New Brunswick plans to use $28 million in carbon tax revenue to cut the rate for the lowest income tax bracket.
Finance minister Ernie Steeves introduced legislation Tuesday that would lower the rate to 9.4 per cent from 9.68 per cent on earnings up to $43,835. The province says about 420,000 New Brunswickers will benefit.
The low income threshold, or the amount on which no income tax is paid, has also been increased from $17,630 to $17,840.

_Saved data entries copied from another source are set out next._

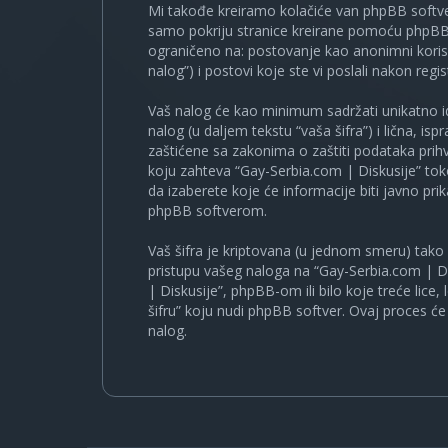
Mi takođe kreiramo kolačiće van phpBB softve
samo pokriju stranice kreirane pomoću phpBB s
ograničeno na: postovanje kao anonimni korisn
nalog”) i postovi koje ste vi poslali nakon regist
Vaš nalog će kao minimum sadržati unikatno iden
nalog (u daljem tekstu “vaša šifra”) i lična, i
zaštićene sa zakonima o zaštiti podataka prihv
koju zahteva “Gay-Serbia.com | Diskusije” to
da izaberete koje će informacije biti javno pr
phpBB softverom.
Vaš šifra je kriptovana (u jednom smeru) tako d
pristupu vašeg naloga na “Gay-Serbia.com | Di
| Diskusije”, phpBB-om ili bilo koje treće lice
šifru” koju nudi phpBB softver. Ovaj proces će 
nalog.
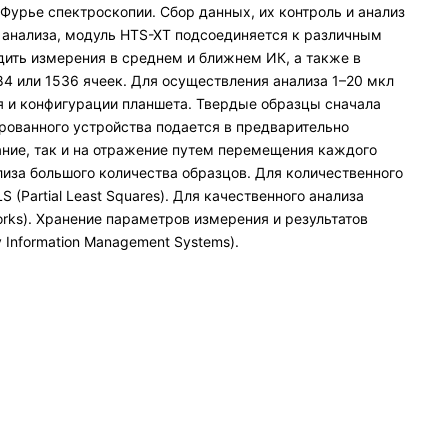
урье спектроскопии. Сбор данных, их контроль и анализ
анализа, модуль HTS-XT подсоединяется к различным
дить измерения в среднем и ближнем ИК, а также в
4 или 1536 ячеек. Для осуществления анализа 1–20 мкл
я и конфигурации планшета. Твердые образцы сначала
ованного устройства подается в предварительно
ние, так и на отражение путем перемещения каждого
лиза большого количества образцов. Для количественного
Partial Least Squares). Для качественного анализа
works). Хранение параметров измерения и результатов
Information Management Systems).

The tax cut is being funded with $28 million in carbon tax revenues that had been left unaccounted for in March’s budget and was one of several options discussed by cabinet. The province expects to bring in a total of $163 million from the carbon tax in this fiscal year.

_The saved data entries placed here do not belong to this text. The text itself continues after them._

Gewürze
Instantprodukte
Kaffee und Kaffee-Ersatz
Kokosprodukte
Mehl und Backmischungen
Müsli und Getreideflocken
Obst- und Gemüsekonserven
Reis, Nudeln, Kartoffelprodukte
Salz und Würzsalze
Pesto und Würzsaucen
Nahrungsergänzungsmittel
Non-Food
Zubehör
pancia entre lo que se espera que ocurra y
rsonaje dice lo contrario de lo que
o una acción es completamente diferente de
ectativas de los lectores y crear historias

Read more: N.B. cabinet still deciding what to do with $28 million in carbon tax revenue
Premier Blaine Higgs says the decision falls under the same principal of the federal backstop, that sees revenues rebated to consumers. Higgs told reporters that it’s an attempt to begin lessening the tax burden on New Brunswickers and continue attracting people to move to the province.
“We’ve been long known as one of the highest taxed jurisdictions in the country,” Higgs said.
“Well this is a start to continue the momentum that we’re feeling in the province.”
Higgs wouldn’t say if the tax cut could become a yearly trend as carbon pricing increases annually. This year, the federal government required carbon pricing to rise to $40 per tonne of carbon, which is 8.8 cents per litre of gasoline. It’s slated to rise another $10 per tonne next year, about another 2.2 cents a litre at the pumps.
“I’d like to say yes,” Higgs said when asked about the possibility of a yearly tax cut.
“I’d like to see us have a balanced and a fair approach to taxation in our province. I look at it in the same way as people want to increase wages, but a tax reduction is the same as a wage increase, or a balance of the two. So it’s part of an ongoing process.”
When the Higgs government first introduced its carbon pricing plan, it came with a reduction in the gas excise tax to soften the blow to consumers. Rather than face the full brunt of a 6.6 cent per litre increase, consumers saw a 2.2 cent increase. The 4.4 cent per litre cut to the gas tax is projected to cost the province about $70 million this year.
Read more: Carbon tax revenue to go to climate change fund, not rebates: N.B. minister
Not all are happy with the approach, however.
Interim Liberal leader Roger Melanson told reporters he had calculated that the tax cut works out to just $68 per person. He’d rather see the money used for green projects to combat climate change.
“We’ve been pushing this problem forward for so many years. By not using fully the price on pollution to address climate change, it’s going to take more time to address climate change,” Melanson said.
This year’s budget set aside $36 million for climate change projects, the same amount as last year. Only $20 million ended up going to climate change projects in 2020-2021, with the remaining $10 million going to general revenue. The department said that was due to issues posed by the COVID-19 pandemic and won’t happen again.